Thunder Kings of 2022!
The completion of North American Open and the Rise of a Champion!
This might be the year where I become a complete player and gain a ton of rating points. Entering the North American Open, I had come to realize my true weakness. I have always had issues calculating but had not pinned it down to a missing element in my training. I improved my physical health to increase my durability over the board. I spent more time on preparation, almost gaining a scientific understanding of my repertoire. The problem persisted, every time I got into complex positions, I would seriously misuse my calculating time. I have come to the realization that I need to train visualization to remedy the problem.
Prior to the start of this event, my mind felt clear, and I looked forward to complexities over the board. The special visualization training had been in effect for less than a week, but I felt the clarity. However, there were still some irritations in this event. I was winning with black but drawing with white…
In my first draw, my female opponent played the Sveshnikov Sicilian. I arrived to the board late and, to make matters worse, I forgot to turn off my phone. It went off and I gave her an additional 30-minute handicap. I was in control during the middle game, but the time deficit came back to haunt me. I was not upset about this draw given the circumstances but not converting that position was irritating. One problem I had in this tournament was not having time to get warmed up. In hindsight, I should have parked closer to the venue. I could have added about 1 hour to my prep time.
My second draw came against a young boy who played an early d5 from the Italian. It resulted in a sharp middle game, but I felt I had no advantage and was forced to play incredibly precise to avoiding handing him the initiative since he had the center and potential kingside attacking chances. I was losing and winning throughout the time scramble, but overall, I felt I had to work too hard with white.
I decided to change to my queen pawn repertoire. This would mean playing a lot of London. My thought was that it would increase my control in the opening and give me an easier time of building an advantage through the middle game.
I tested this theory and won my game. However, I realize I was engaging in a bad habit. You should avoid changing your preparation mid-event. Typically, your plan B is worse than your plan A.
He played a good opening and could have overpowered me if he were about 100 points stronger. I usually choose the London against weaker players (U2000 weapon).
I finished tournament with a score of 4.0/6 and took off before playing the final round so I would not have to drive at midnight. Also, I lost the 6th round with white playing a better version of the London. I felt I had a better game but the cumulative hits on my endurance had taken effect and resulted in me spoiling a drawn ending.
I drove about 2000 miles east back into the frigid state of Iowa. I agreed to play on the team of my fellow Coralvillian Joseph. I am planning to attend USAT with him in February and claim the mixed double title as well as the USAT North championship.

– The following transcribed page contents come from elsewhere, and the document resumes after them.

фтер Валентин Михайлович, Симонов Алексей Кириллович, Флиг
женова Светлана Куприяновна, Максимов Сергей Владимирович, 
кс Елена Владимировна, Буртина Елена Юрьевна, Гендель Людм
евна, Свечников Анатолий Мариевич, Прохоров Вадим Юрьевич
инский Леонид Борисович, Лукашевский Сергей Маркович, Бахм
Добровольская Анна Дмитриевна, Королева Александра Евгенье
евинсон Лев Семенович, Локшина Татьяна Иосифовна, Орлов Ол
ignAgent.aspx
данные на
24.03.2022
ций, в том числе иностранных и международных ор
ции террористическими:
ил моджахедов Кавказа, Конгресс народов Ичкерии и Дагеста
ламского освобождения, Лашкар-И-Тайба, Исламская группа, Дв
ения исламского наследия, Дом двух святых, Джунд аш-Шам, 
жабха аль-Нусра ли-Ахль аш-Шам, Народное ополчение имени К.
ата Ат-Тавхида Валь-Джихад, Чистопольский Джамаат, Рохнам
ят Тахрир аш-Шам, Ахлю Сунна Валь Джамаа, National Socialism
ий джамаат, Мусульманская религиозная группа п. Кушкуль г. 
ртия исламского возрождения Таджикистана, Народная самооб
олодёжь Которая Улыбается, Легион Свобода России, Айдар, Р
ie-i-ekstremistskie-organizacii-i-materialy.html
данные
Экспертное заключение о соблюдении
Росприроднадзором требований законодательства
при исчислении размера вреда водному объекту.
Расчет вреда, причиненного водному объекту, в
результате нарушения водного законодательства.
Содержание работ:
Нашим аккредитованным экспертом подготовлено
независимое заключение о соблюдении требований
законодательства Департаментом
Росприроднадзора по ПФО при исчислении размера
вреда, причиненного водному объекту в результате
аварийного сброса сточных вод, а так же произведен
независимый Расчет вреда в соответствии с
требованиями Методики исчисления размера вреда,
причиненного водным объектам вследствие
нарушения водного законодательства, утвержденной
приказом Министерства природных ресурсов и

The goal was to play another tournament in St. Louis, but I ran into a series of unfortunate events. When I was in Davenport, I lost my wallet and decided against the St. Louis event. I chose to wait another week and go to an event in Des Moines.
Fast forward a few weeks later, I wake up the morning of the tournament and notice my tire warning light was on. If you are not aware, I am tough as nails I sleep in my car in freezing conditions. Well, I noticed the tire was low on my vehicle and it got much worse. I went into the Des Moines event with a flat tire and the knowledge I would be required to stay in Des Moines longer than anticipated.

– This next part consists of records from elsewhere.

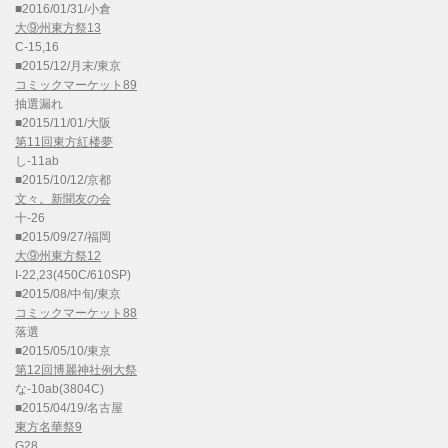
■2016/01/31/小倉
大⑨州東方祭13
C-15,16
■2015/12/月末/東京
コミックマーケット89
抽選漏れ
■2015/11/01/大阪
第11回東方紅楼夢
し-11ab
■2015/10/12/京都
文々。新聞友の会
十-26
■2015/09/27/福岡
大⑨州東方祭12
I-22,23(450C/610SP)
■2015/08/中旬/東京
コミックマーケット88
落選
■2015/05/10/東京
第12回博麗神社例大祭
な-10ab(3804C)
■2015/04/19/名古屋
東方名華祭9
G28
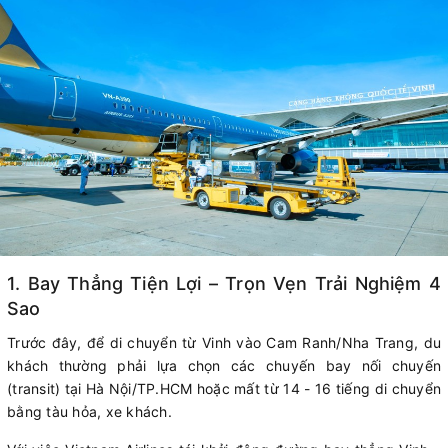
1. Bay Thẳng Tiện Lợi – Trọn Vẹn Trải Nghiệm 4
Sao
Trước đây, để di chuyển từ Vinh vào Cam Ranh/Nha Trang, du
khách thường phải lựa chọn các chuyến bay nối chuyến
(transit) tại Hà Nội/TP.HCM hoặc mất từ 14 - 16 tiếng di chuyển
bằng tàu hỏa, xe khách.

The tournament was poorly attended, and the open section was nearly cancelled until the registrants started to arrive. There would be 6 players in my section, and I thought only one of them posed me a challenge. I decided to take a fourth-round bye under the assumption I would play all the tough players the first 3 rounds and the 4th round would be anticlimactic (~1400). The game below was my last round against Master Tim McEntee. I decided to try out the London since I beat him with the system in our last encounter.
I will be playing more queen’s pawn in the future, and I will be making minor adjustments to my king’s pawn repertoire. I think I might choose my Vienna against the King’s Pawn in the future.
Next stop is the colder state of Minnesota!